Blue Skies revolves around a family of four. Cat is living with Todd in a house they have inherited on the coast of Florida. When the book opens, Cat buys herself a pet snake (despite issues in Florida with escaped snakes taking over the wetlands) while Todd is having his beloved Tesla serviced, and then repairs to a local bar for a drink. Over in California, Cat’s mother Otillie is experimenting with using bugs as food. She has invested in a breeding setup for crickets and is experimenting with her culinary creations on her friends. This is all with the encouragement of scientist son Cooper who researches butterflies but when the book opens has a disastrous encounter with a tick (the subject of his girlfriend’s research).
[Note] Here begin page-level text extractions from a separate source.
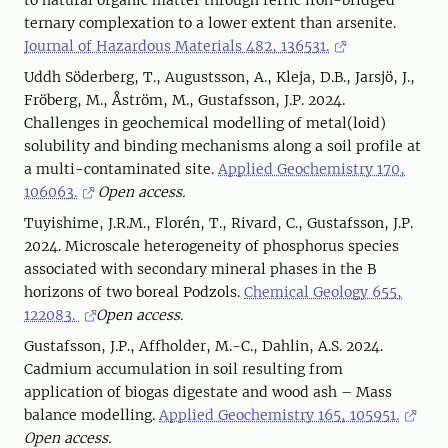
to natural organic matter through ferric iron-bridged
ternary complexation to a lower extent than arsenite.
Journal of Hazardous Materials 482, 136531.
Uddh Söderberg, T., Augustsson, A., Kleja, D.B., Jarsjö, J.,
Fröberg, M., Åström, M., Gustafsson, J.P. 2024.
Challenges in geochemical modelling of metal(loid)
solubility and binding mechanisms along a soil profile at
a multi-contaminated site.
Applied Geochemistry 170,
106063.
Open access.
Tuyishime, J.R.M., Florén, T., Rivard, C., Gustafsson, J.P.
2024. Microscale heterogeneity of phosphorus species
associated with secondary mineral phases in the B
horizons of two boreal Podzols.
Chemical Geology 655,
122083.
Open access.
Gustafsson, J.P., Affholder, M.-C., Dahlin, A.S. 2024.
Cadmium accumulation in soil resulting from
application of biogas digestate and wood ash – Mass
balance modelling.
Applied Geochemistry 165, 105951.
Open access.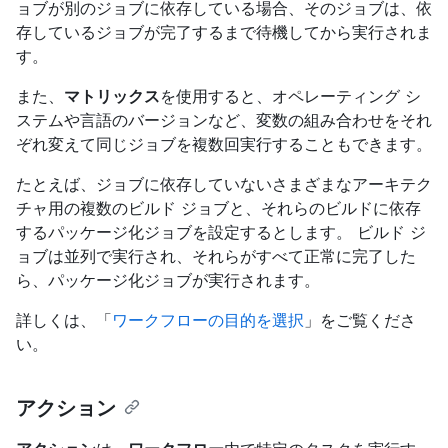
ョブが別のジョブに依存している場合、そのジョブは、依
存しているジョブが完了するまで待機してから実行されま
す。
また、
マトリックス
を使用すると、オペレーティング シ
ステムや言語のバージョンなど、変数の組み合わせをそれ
ぞれ変えて同じジョブを複数回実行することもできます。
たとえば、ジョブに依存していないさまざまなアーキテク
チャ用の複数のビルド ジョブと、それらのビルドに依存
するパッケージ化ジョブを設定するとします。 ビルド ジ
ョブは並列で実行され、それらがすべて正常に完了した
ら、パッケージ化ジョブが実行されます。
詳しくは、「
ワークフローの目的を選択
」をご覧くださ
い。
アクション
Boyle then follows their lives as they are upended by storms, rising sea levels, fires, tragedy and a mysterious die-off of insects.
Blue Skies is satire but it is an extremely dark one. It takes a frog-in-a-pot view of people reacting to climate change but only when it is too late. Making the small adaptations to their lifestyle that they can manage or comprehend but they are still caught out when major events happen. And as a result there is inevitable tragedy. But Boyle, as always, does not deliver easy answers or cardboard cut-out characters. His protagonists are complex and self-aware, they know when they have made mistakes and they try and make themselves better. And the children in particular also fight the family demon of alcoholism which seems to give them an easy way out and always makes thing worse.
Blue Skies is not so much a cautionary tale (coastal flooding in Florida, drought and wildfires in California are already a reality) as an attempted wake-up call. And while there is darkness here, it is not all doom and gloom. Boyle’s characters do learn and they do grow and he manages to weave a thread of hope through the narrative. Boyle’s characters try but constantly fail to see the bigger picture, often for good reason, so caught up are they in their own personal dramas. Through this book it feels like Boyle wants to make sure that his readers do not fall into the same trap.